The wind was howling as Joe and I crashed through the waves making our way across the lake. The lake was in full force, powerful waves splashing water into our faces as we paddled with everything we had. Occasionally, Joe’s paddle caught only air as he swiped into what he thought would be water. We leaned perfectly in and out of the waves, riding them with ease. I was excited to make the paddle with my canoe partner. We battled through, reaching the portage. Just as it seemed that the lake had released us, a wave crashed over the stern, drenching the spot I had just been sitting in.

I hoisted the canoe and it immediately turned into a sail, nearly knocking me over. Thankfully, Joe caught my balance and we were on our way. You could hear the wind coming across the lake as if chasing us. We pushed forward trying to outrun the fury. Halfway through the portage the sky opened up and sun shone down, rewarding us for our efforts. We both let out a sigh of relief and continued on. The rest of the travel to our destination would be much easier. We reached our campsite within an hour and set up camp as if we had done it a million times. That evening we enjoyed a great meal of lake trout and went to sleep with not a care in the world, listening to the song of the wild.
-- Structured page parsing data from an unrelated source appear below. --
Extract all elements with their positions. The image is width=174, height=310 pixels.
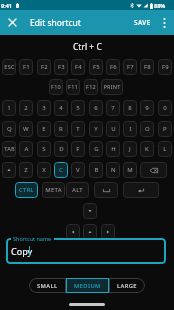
button[interactable]: M: [123, 162, 137, 178]
staticText: C: [59, 166, 63, 174]
button[interactable]: 0: [158, 100, 172, 116]
button[interactable]: More options: [155, 10, 174, 35]
button[interactable]: F2: [37, 59, 51, 75]
button[interactable]: PRINT: [101, 79, 123, 95]
button[interactable]: TAB: [2, 141, 16, 157]
button[interactable]: Close: [2, 10, 22, 35]
button[interactable]: 1: [2, 100, 16, 116]
staticText: T: [76, 125, 80, 133]
staticText: TAB: [4, 145, 15, 153]
button[interactable]: F6: [106, 59, 120, 75]
button[interactable]: Backspace: [140, 162, 167, 178]
staticText: Copy: [11, 245, 33, 257]
button[interactable]: A: [19, 141, 33, 157]
button[interactable]: 9: [140, 100, 154, 116]
staticText: D: [59, 145, 64, 153]
staticText: K: [145, 145, 149, 153]
button[interactable]: Q: [2, 121, 16, 137]
staticText: F5: [93, 63, 100, 71]
button[interactable]: G: [89, 141, 103, 157]
button[interactable]: D: [54, 141, 68, 157]
button[interactable]: 6: [89, 100, 103, 116]
button[interactable]: Left: [66, 224, 80, 240]
button[interactable]: T: [71, 121, 85, 137]
button[interactable]: Z: [19, 162, 33, 178]
button[interactable]: K: [140, 141, 154, 157]
button[interactable]: F5: [89, 59, 103, 75]
button[interactable]: O: [140, 121, 154, 137]
staticText: ALT: [72, 186, 83, 194]
staticText: F1: [23, 63, 30, 71]
button[interactable]: F: [71, 141, 85, 157]
button[interactable]: MEDIUM: [66, 278, 109, 293]
button[interactable]: F3: [54, 59, 68, 75]
button[interactable]: ALT: [66, 182, 89, 198]
button[interactable]: 4: [54, 100, 68, 116]
button[interactable]: J: [123, 141, 137, 157]
staticText: Shortcut name: [13, 235, 52, 242]
button[interactable]: F12: [84, 79, 98, 95]
staticText: S: [42, 145, 46, 153]
button[interactable]: ESC: [2, 59, 16, 75]
staticText: Edit shortcut: [30, 17, 81, 29]
button[interactable]: Enter: [123, 182, 159, 198]
staticText: H: [111, 145, 116, 153]
button[interactable]: U: [106, 121, 120, 137]
button[interactable]: F10: [49, 79, 63, 95]
button[interactable]: E: [37, 121, 51, 137]
staticText: CTRL: [19, 186, 34, 194]
button[interactable]: C: [54, 162, 68, 178]
staticText: E: [42, 125, 46, 133]
button[interactable]: F9: [158, 59, 172, 75]
button[interactable]: Up: [83, 203, 97, 219]
staticText: SMALL: [37, 282, 58, 290]
button[interactable]: F7: [123, 59, 137, 75]
button[interactable]: LARGE: [109, 278, 145, 293]
button[interactable]: R: [54, 121, 68, 137]
staticText: F10: [51, 83, 61, 91]
button[interactable]: 5: [71, 100, 85, 116]
button[interactable]: F1: [19, 59, 33, 75]
staticText: X: [42, 166, 46, 174]
staticText: F9: [162, 63, 169, 71]
button[interactable]: Down: [83, 224, 97, 240]
staticText: 6: [94, 104, 98, 112]
button[interactable]: Space: [94, 182, 118, 198]
button[interactable]: 8: [123, 100, 137, 116]
button[interactable]: SMALL: [29, 278, 66, 293]
staticText: Z: [24, 166, 28, 174]
staticText: MEDIUM: [74, 282, 101, 290]
button[interactable]: V: [71, 162, 85, 178]
button[interactable]: Right: [101, 224, 115, 240]
button[interactable]: F11: [66, 79, 80, 95]
button[interactable]: W: [19, 121, 33, 137]
button[interactable]: X: [37, 162, 51, 178]
button[interactable]: B: [89, 162, 103, 178]
button[interactable]: L: [158, 141, 172, 157]
button[interactable]: N: [106, 162, 120, 178]
staticText: M: [127, 166, 133, 174]
button[interactable]: CTRL: [15, 182, 38, 198]
staticText: Ctrl + C: [73, 41, 102, 53]
button[interactable]: Shift: [2, 162, 16, 178]
staticText: SAVE: [134, 18, 151, 27]
staticText: 0: [163, 104, 167, 112]
button[interactable]: I: [123, 121, 137, 137]
staticText: META: [45, 186, 62, 194]
staticText: 2: [24, 104, 28, 112]
button[interactable]: F8: [140, 59, 154, 75]
button[interactable]: Copy: [6, 238, 166, 264]
button[interactable]: 2: [19, 100, 33, 116]
button[interactable]: 3: [37, 100, 51, 116]
button[interactable]: SAVE: [130, 10, 155, 35]
button[interactable]: Y: [89, 121, 103, 137]
button[interactable]: META: [42, 182, 65, 198]
button[interactable]: F4: [71, 59, 85, 75]
staticText: Y: [94, 125, 98, 133]
button[interactable]: P: [158, 121, 172, 137]
button[interactable]: H: [106, 141, 120, 157]
button[interactable]: 7: [106, 100, 120, 116]
button[interactable]: S: [37, 141, 51, 157]
staticText: 4: [59, 104, 63, 112]
staticText: F6: [110, 63, 117, 71]
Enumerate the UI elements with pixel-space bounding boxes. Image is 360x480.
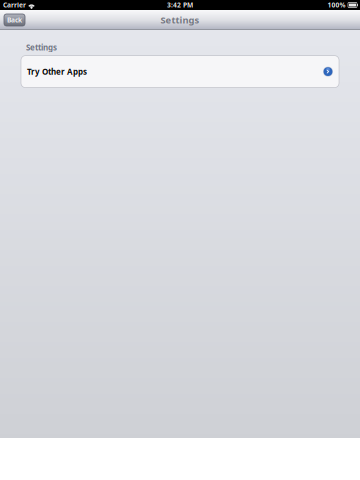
staticText: Back (7, 16, 22, 24)
staticText: Try Other Apps (27, 66, 87, 77)
staticText: 100% (328, 1, 346, 10)
staticText: Settings (26, 42, 57, 53)
button[interactable]: Try Other Apps (21, 56, 339, 88)
staticText: Settings (160, 14, 200, 26)
staticText: Carrier (3, 1, 26, 10)
staticText: 3:42 PM (167, 1, 193, 10)
button[interactable]: Back (4, 14, 25, 26)
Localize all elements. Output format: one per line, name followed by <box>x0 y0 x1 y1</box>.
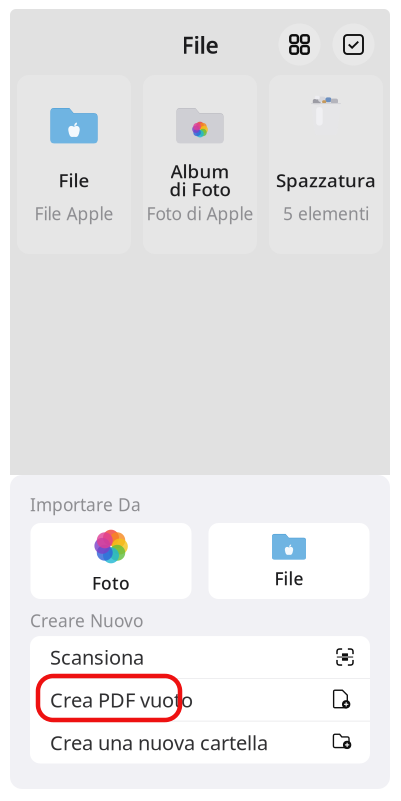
staticText: File <box>274 567 304 590</box>
staticText: Importare Da <box>30 493 141 516</box>
staticText: Foto <box>92 572 130 594</box>
staticText: File <box>182 30 218 60</box>
staticText: Scansiona <box>50 644 144 670</box>
staticText: File Apple <box>34 202 114 225</box>
staticText: Crea PDF vuoto <box>50 686 193 713</box>
button[interactable]: Spazzatura <box>269 75 383 254</box>
button[interactable]: File <box>208 523 370 599</box>
button[interactable]: Grid view <box>278 24 320 66</box>
button[interactable]: Album <box>143 75 257 254</box>
button[interactable]: Select <box>332 24 374 66</box>
staticText: Creare Nuovo <box>30 609 143 632</box>
button[interactable]: Crea una nuova cartella <box>30 721 370 763</box>
staticText: Foto di Apple <box>146 202 254 225</box>
button[interactable]: Foto <box>30 523 192 599</box>
staticText: Album <box>170 159 230 184</box>
staticText: Crea una nuova cartella <box>50 729 268 756</box>
staticText: 5 elementi <box>283 202 369 225</box>
button[interactable]: Crea PDF vuoto <box>30 679 370 721</box>
staticText: Spazzatura <box>276 168 376 192</box>
button[interactable]: Scansiona <box>30 636 370 678</box>
staticText: di Foto <box>170 176 230 201</box>
button[interactable]: File <box>17 75 131 254</box>
staticText: File <box>58 168 90 192</box>
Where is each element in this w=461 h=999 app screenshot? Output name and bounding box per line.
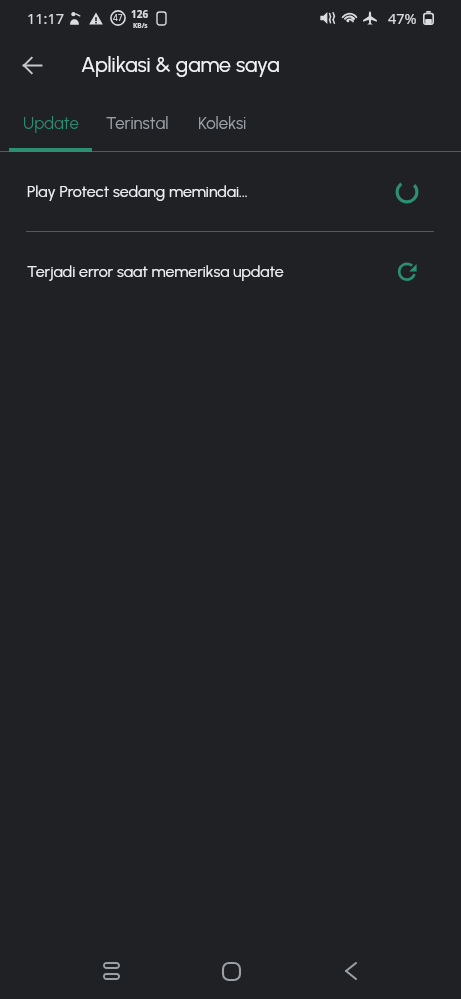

The Boundary Waters is about testing one’s self and enduring, if even for a fraction of the trip, a bit of a survival situation. This primal instinct to survive rarely has a chance to surface in urban society. This is why we venture into the wilderness. The wild and unknown is an endless and vast place of exploration. The Boundary Waters is a beautiful and unforgiving place. So please, take care, and get out there and explore.  


Lukas Leaf is a passionate chef and outdoorsman. He spends his free time fishing, foraging, hunting, camping and cooking his way through the great Minnesota outdoors with friends and family.